With the NFL Draft fresh in my mind, the very first thing I mentioned that went on the list was “Mock Drafts”. There was a time when one or two people did Mock Drafts late in the week leading up to the Actual Draft. Those were interesting to a degree because they were “different”, the people doing the mock drafts were presumed to be knowledgeable, and the Actual Draft was imminent. All of that is so horribly diluted now by the presence of Mock Drafts written by thousands of people who possess degrees of knowledgeability that are undecipherable. Compounding that horror is the fact that you can go looking now for draft orders for the 2010 NFL Draft such that all you need do is plug in the NFL teams in the reverse order of their finish for 2009 and get the first round for April 2010. Categorically, let me say that there is no value to such things other than to contribute to the entropy death of the universe. I just do not care…

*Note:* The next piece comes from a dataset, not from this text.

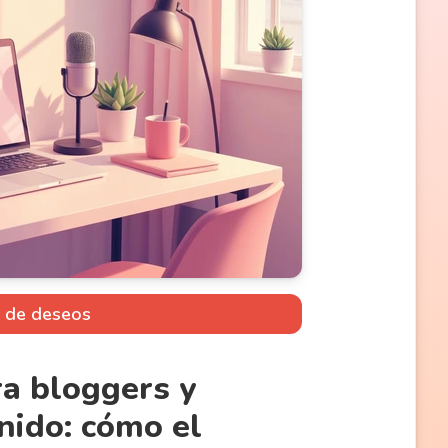
a de deseos
ra bloggers y
nido: cómo el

As a corollary to Mock Drafts, I no longer care about “Bracketology”. I do not recall when it was that I read my first projected NCAA basketball brackets this season but it was within a week either way of New Year’s Day. That is too much blather and babble to maintain interest. It got to the point that whenever I heard someone on radio or TV prattle on regarding the projected brackets, I thought to myself how much nicer it would be to wait until that certain Sunday evening and to allow the doings of the Selection Committee to manifest themselves. I just do not care…

The WNBA regular season and its playoffs are simply uninteresting. I just do not care…

The NHL regular season and the first round of the Stanley Cup playoffs constitute a set of contests that go on for far too long involving far too many teams that mean nothing to me or to the majority of sports fans in North America. I just do not care…

The NBA regular season represents about six months of ennui punctuated by a few seconds of real excitement randomly strewn throughout that time span. I just do not care…

Sideline reporters have even less likelihood to produce something interesting/compelling than does a random NBA regular season game. The same goes for “news conferences” with a golfer who just won a tournament, the owner/trainer/jockey of a horse that just won a major race, the owner of a team that just won the World Series or the Super Bowl or anyone from the NCAA speaking about the wonderful “student-athletes”. I just do not care…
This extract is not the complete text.